[Dataset excerpts]
== Segment start ==

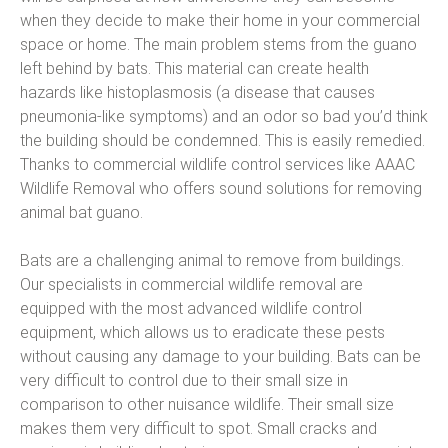
when they decide to make their home in your commercial
space or home. The main problem stems from the guano
left behind by bats. This material can create health
hazards like histoplasmosis (a disease that causes
pneumonia-like symptoms) and an odor so bad you’d think
the building should be condemned. This is easily remedied.
Thanks to commercial wildlife control services like AAAC
Wildlife Removal who offers sound solutions for removing
animal bat guano.
Bats are a challenging animal to remove from buildings.
Our specialists in commercial wildlife removal are
equipped with the most advanced wildlife control
equipment, which allows us to eradicate these pests
without causing any damage to your building. Bats can be
very difficult to control due to their small size in
comparison to other nuisance wildlife. Their small size
makes them very difficult to spot. Small cracks and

== Segment end ==

#### WORK ITEM:
Provide the number of lines above that include the string "difficult", with no other words.

#### ANSWER FOR THE TASK:
2